Ablation Based Counterfactuals
Zheng Dai, David K Gifford

TL;DR
This paper introduces Ablation Based Counterfactuals (ABC), a novel method for analyzing how diffusion models depend on training data by ablating model components without retraining, revealing limits of data attribution.
Contribution
The paper presents a new ablation-based counterfactual analysis method for diffusion models, enabling data influence studies without retraining and uncovering attribution limits.
Findings
Single source attributability decreases as training data size increases.

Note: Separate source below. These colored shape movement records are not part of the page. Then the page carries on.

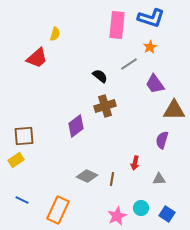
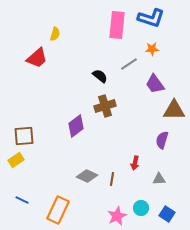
orange star: moved 2 px right, 2 px down; rotated 24 degrees clockwise
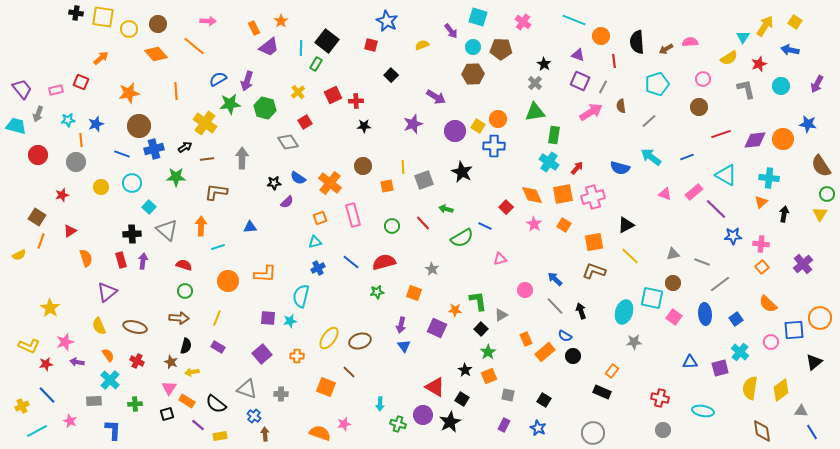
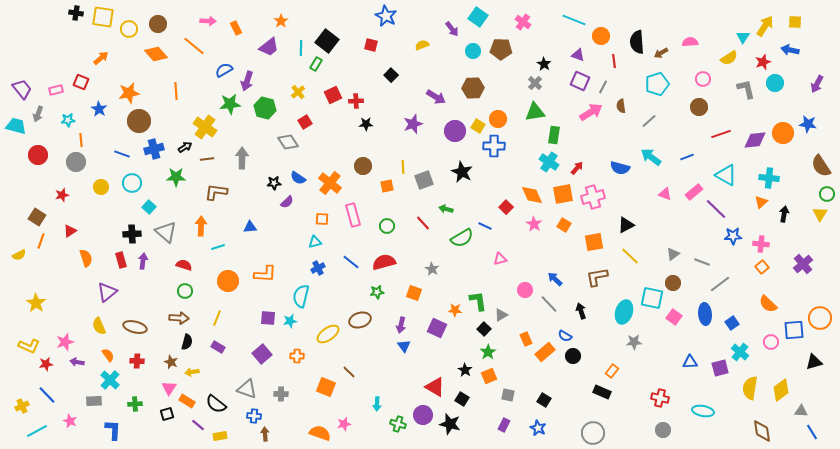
cyan square at (478, 17): rotated 18 degrees clockwise
blue star at (387, 21): moved 1 px left, 5 px up
yellow square at (795, 22): rotated 32 degrees counterclockwise
orange rectangle at (254, 28): moved 18 px left
purple arrow at (451, 31): moved 1 px right, 2 px up
cyan circle at (473, 47): moved 4 px down
brown arrow at (666, 49): moved 5 px left, 4 px down
red star at (759, 64): moved 4 px right, 2 px up
brown hexagon at (473, 74): moved 14 px down
blue semicircle at (218, 79): moved 6 px right, 9 px up
cyan circle at (781, 86): moved 6 px left, 3 px up
yellow cross at (205, 123): moved 4 px down
blue star at (96, 124): moved 3 px right, 15 px up; rotated 21 degrees counterclockwise
brown circle at (139, 126): moved 5 px up
black star at (364, 126): moved 2 px right, 2 px up
orange circle at (783, 139): moved 6 px up
orange square at (320, 218): moved 2 px right, 1 px down; rotated 24 degrees clockwise
green circle at (392, 226): moved 5 px left
gray triangle at (167, 230): moved 1 px left, 2 px down
gray triangle at (673, 254): rotated 24 degrees counterclockwise
brown L-shape at (594, 271): moved 3 px right, 6 px down; rotated 30 degrees counterclockwise
gray line at (555, 306): moved 6 px left, 2 px up
yellow star at (50, 308): moved 14 px left, 5 px up
blue square at (736, 319): moved 4 px left, 4 px down
black square at (481, 329): moved 3 px right
yellow ellipse at (329, 338): moved 1 px left, 4 px up; rotated 20 degrees clockwise
brown ellipse at (360, 341): moved 21 px up
black semicircle at (186, 346): moved 1 px right, 4 px up
red cross at (137, 361): rotated 24 degrees counterclockwise
black triangle at (814, 362): rotated 24 degrees clockwise
cyan arrow at (380, 404): moved 3 px left
blue cross at (254, 416): rotated 32 degrees counterclockwise
black star at (450, 422): moved 2 px down; rotated 30 degrees counterclockwise
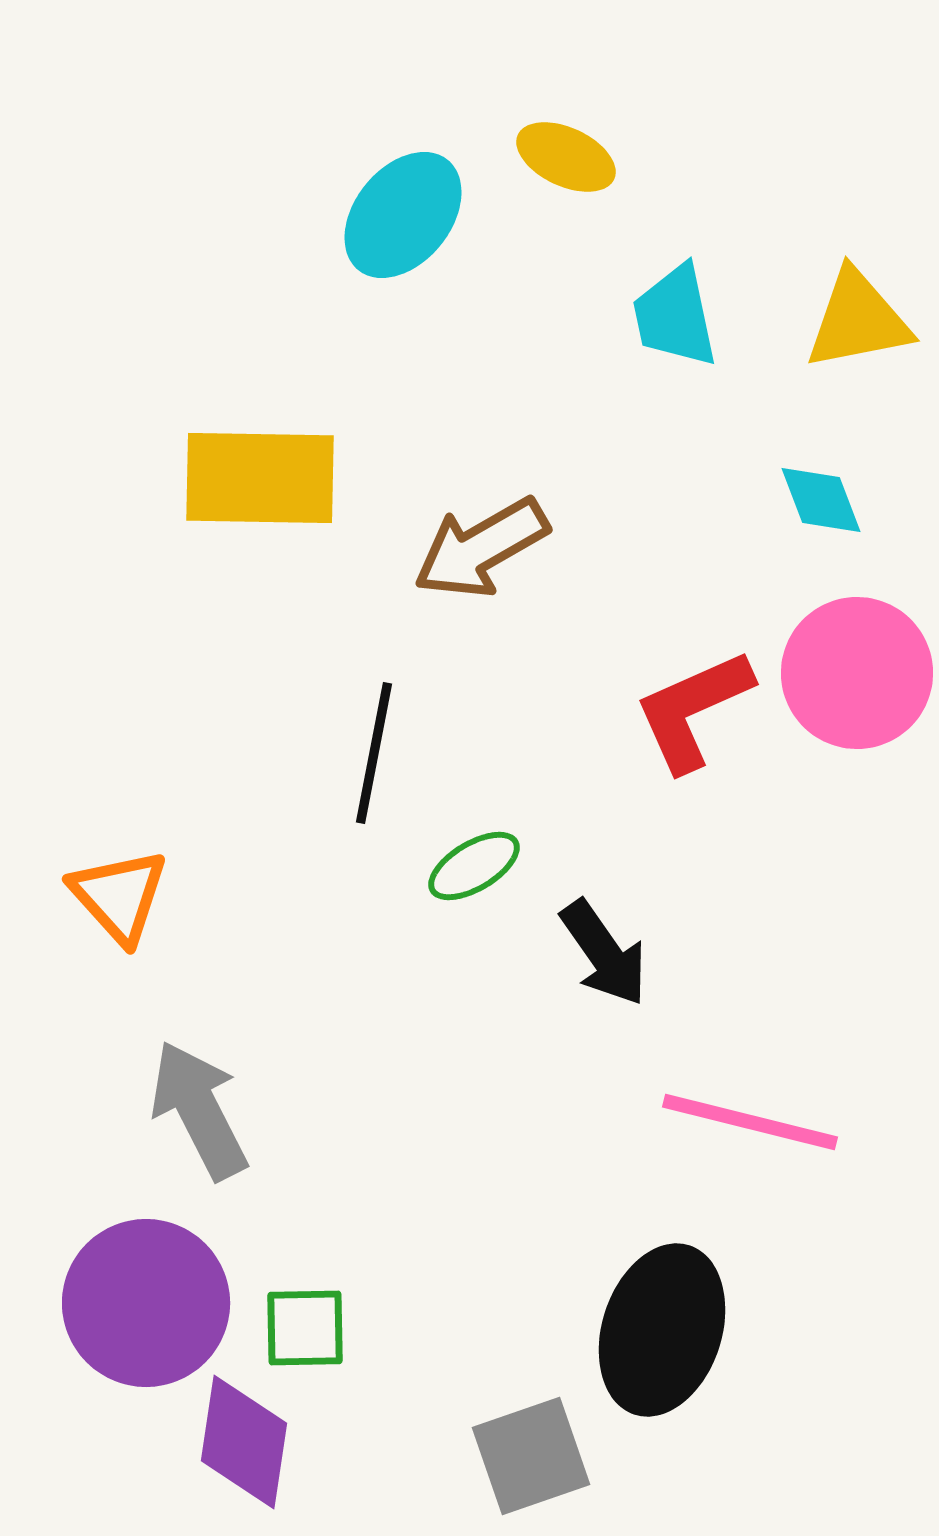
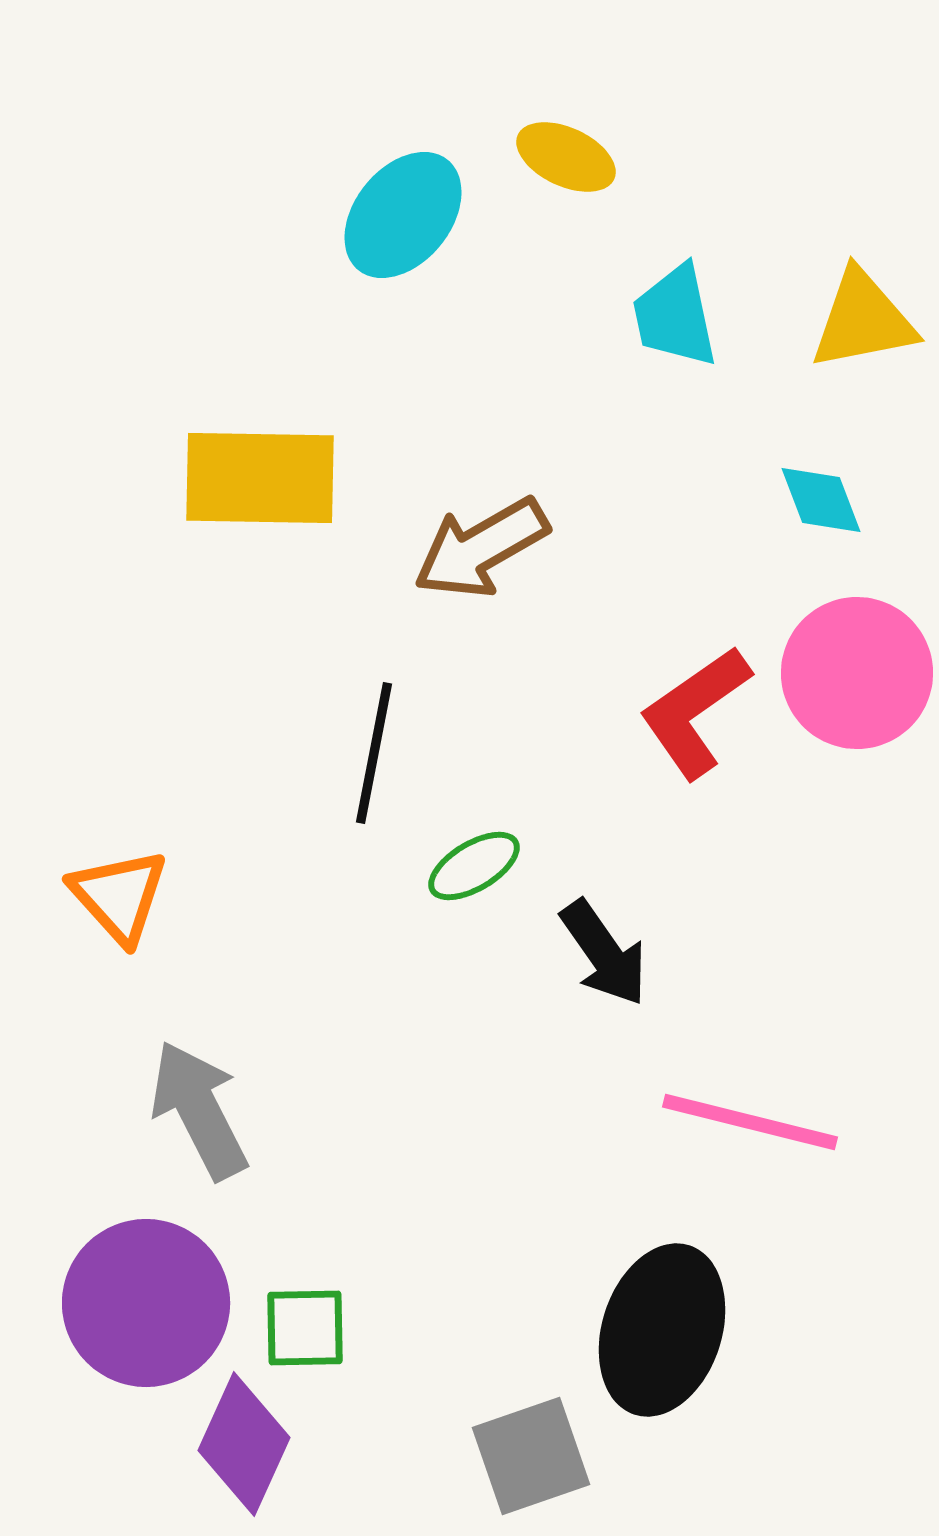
yellow triangle: moved 5 px right
red L-shape: moved 2 px right, 2 px down; rotated 11 degrees counterclockwise
purple diamond: moved 2 px down; rotated 16 degrees clockwise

Existence of unattributable samples in diffusion models.
Counterfactual landscapes reveal limits of data attribution.
Abstract
Diffusion models are a class of generative models that generate high-quality samples, but at present it is difficult to characterize how they depend upon their training data. This difficulty raises scientific and regulatory questions, and is a consequence of the complexity of diffusion models and their sampling process. To analyze this dependence, we introduce Ablation Based Counterfactuals (ABC), a method of performing counterfactual analysis that relies on model ablation rather than model retraining. In our approach, we train independent components of a model on different but overlapping splits of a training set. These components are then combined into a single model, from which the causal influence of any training sample can be removed by ablating a combination of model components. We demonstrate how we can construct a model like this using an ensemble of diffusion models. We then…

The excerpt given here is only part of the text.